It’s getting late. Your flight is indefinitely delayed or outright canceled. A quick scan of your phone or the airport monitors shows another airline still has a flight out tonight. Confidently, you approach the airline agent … Sound familiar?
Let’s take a step back and examine the responsibility of airlines when it comes to delays and cancellations. What legal requirements currently exist in getting passengers to their destination on the day of their airline ticket?
Point A to Point A. Or Possibly B.
Turns out, airlines are on the hook for very little. Spoiler alert: mumbo-jumbo ahead.
When you purchase an airline ticket, you enter into a contract of carriage with the individual carrier. A contract of carriage is loosely defined as what the airline is responsible for when you travel. Individual mileage may vary, as each carrier has its own unique contract.
We took a look at one major carrier’s contract of carriage
, in this case United’s, and scrolled all the way down to their responsibilities governing delays and cancellations in Rule 24, Section E, Subsection 2.a.ii and iii (see where this is going?).
To paraphrase, in the event of delays or cancellations caused by the airline (as opposed to force majeure events, or events beyond their control including the weather), the airline will rebook passengers on another United flight, or (maybe) book you on another carrier.
Force majeure events come with a separate instruction manual, perhaps best reserved for a future newsletter.
Of course, you could always request a refund and not fly. Feel free to let us know how your cross-country walk home went.
Point A to Point B and the DOT
So, you’re telling me that the carriers aren’t federally regulated in this area? Yes, that’s exactly what we’re telling you – unless you happen to be traveling in Europe where carriers are more regulated. Should your U.S. flight be significantly delayed or canceled, there aren’t any rules governing what the airlines must do.
According to this
page on the DOT website (juicy details in bold), if your flight experiences a significant delay, “You might be better off trying to arrange another flight, as long as you don’t have to pay a cancellation penalty or higher fare for changing your reservations. If you find a flight on another airline, ask the first airline if it will endorse your ticket to the new carrier; this could save you a fare collection.Remember, however, that there is no rule requiring them to do this.”

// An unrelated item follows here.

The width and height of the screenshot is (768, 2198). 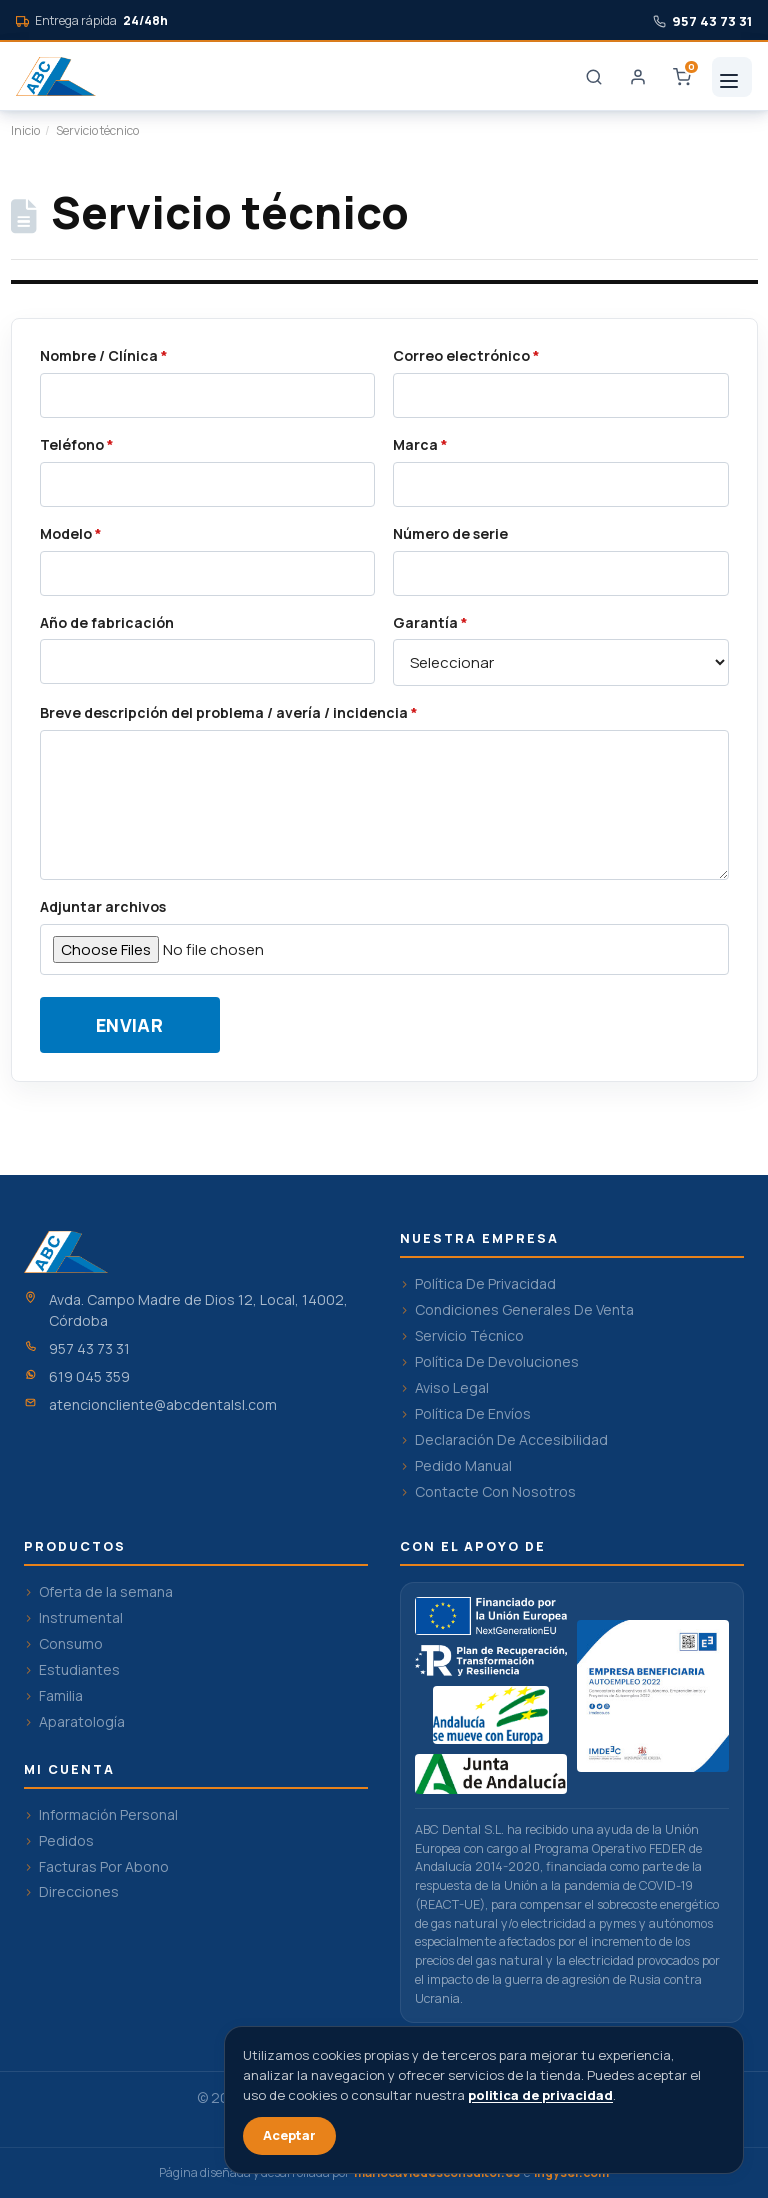 What do you see at coordinates (511, 1440) in the screenshot?
I see `Declaración De Accesibilidad` at bounding box center [511, 1440].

In the event of a cancellation, the DOT goes on to say: “Most airlines will rebook you on their first flight to your destination on which space is available, at no additional charge.”
What if the next flight on the airline is hours or days away? Well then, the DOT instructs passengers to “find out if another carrier has space and ask the first airline if they will endorse your ticket to the other carrier.”
The Navorski Syndrome
Rather than create a whole new class of travelers stranded at airports like Tom Hanks’ character Viktor Navorski in the movie The Terminal, airlines do actually attempt to get you to your destination – eventually. It’s bad business otherwise and, of course, terrible press coverage.
Problem is, it’s thoroughly at the discretion of individual airlines to dictate how much pain to inflict on flyers. Decisions on passenger re-accommodation by carriers have long since been based on agents’ discretion and, with luck, their common sense.
So we were dismayed to learn that American Airlines recently decided to eliminate good old-fashioned common sense. Expect to be presented with (surprise!) fewer choices next time you travel.
American will no longer rebook passengers on other carriers – except for elite travelers.
In other words, those in first or business class or the highest tiers of its frequent flyer program may be offered a seat on another airline. Even for some of those flyers, there are stipulations limiting American’s “generosity.”
Should you be so unfortunate as to be labeled “non-elite,” good luck with traveling on another carrier, even if doing so would avoid an overnight stay.
Yes, American went on to clarify there will be prudent exceptions in some cases, for instance for unaccompanied minors, passengers attending funerals or weddings, or those traveling on cruise ships or stranded overnight without a hotel.
American’s latest policy sends a poor message to customers. It’s one thing to board first, enjoy free drinks or have a more comfortable seat. It’s another to force travelers to wait countless hours or even overnight to get to their destination when another option exists.
Its latest policy shows American is indifferent about passenger inconvenience, no matter what pain is caused.
Hopefully, the rest of the market doesn’t follow suit anytime soon.